Available data:
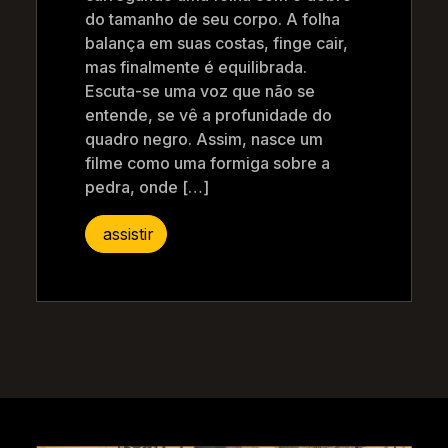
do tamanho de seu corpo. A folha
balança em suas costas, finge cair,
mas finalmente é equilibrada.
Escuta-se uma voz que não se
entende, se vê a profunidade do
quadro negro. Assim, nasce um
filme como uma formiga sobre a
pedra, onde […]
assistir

--

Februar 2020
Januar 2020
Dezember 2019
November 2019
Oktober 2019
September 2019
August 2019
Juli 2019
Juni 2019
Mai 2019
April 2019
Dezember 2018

--

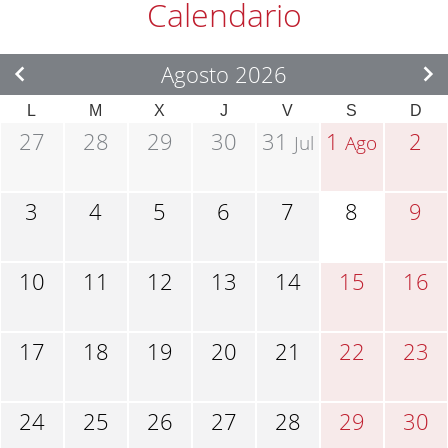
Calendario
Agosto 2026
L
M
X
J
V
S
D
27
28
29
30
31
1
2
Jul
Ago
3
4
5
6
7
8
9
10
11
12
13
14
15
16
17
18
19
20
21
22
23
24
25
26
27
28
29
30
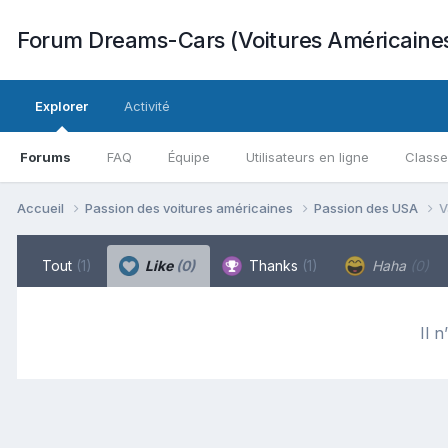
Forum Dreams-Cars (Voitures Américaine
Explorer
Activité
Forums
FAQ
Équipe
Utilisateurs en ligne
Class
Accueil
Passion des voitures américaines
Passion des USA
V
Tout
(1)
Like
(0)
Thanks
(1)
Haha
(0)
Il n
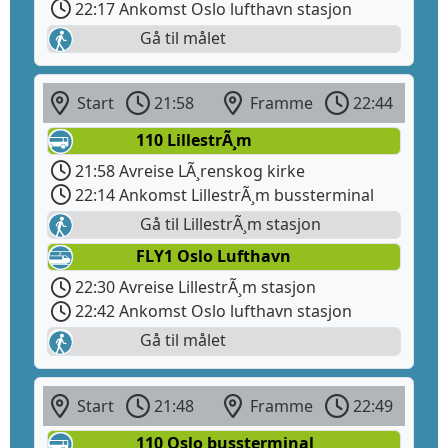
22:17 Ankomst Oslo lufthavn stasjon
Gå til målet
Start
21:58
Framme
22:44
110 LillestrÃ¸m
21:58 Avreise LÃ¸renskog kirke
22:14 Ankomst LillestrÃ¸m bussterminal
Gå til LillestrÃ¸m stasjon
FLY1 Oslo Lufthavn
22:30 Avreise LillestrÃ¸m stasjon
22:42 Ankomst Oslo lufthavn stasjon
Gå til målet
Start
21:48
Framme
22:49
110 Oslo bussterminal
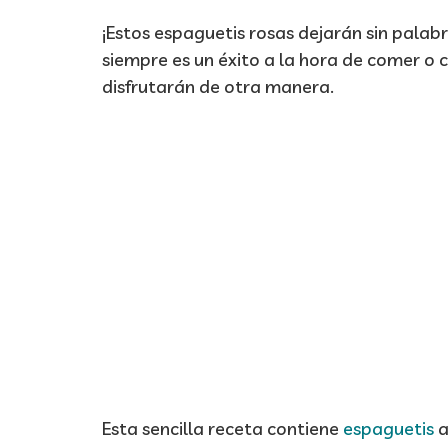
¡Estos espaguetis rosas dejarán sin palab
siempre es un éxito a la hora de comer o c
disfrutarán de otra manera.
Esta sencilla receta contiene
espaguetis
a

Exercise directions:
Look over the listing and return each line that holds "espaguetis".

Response area:
¡Estos espaguetis rosas dejarán sin palab
espaguetis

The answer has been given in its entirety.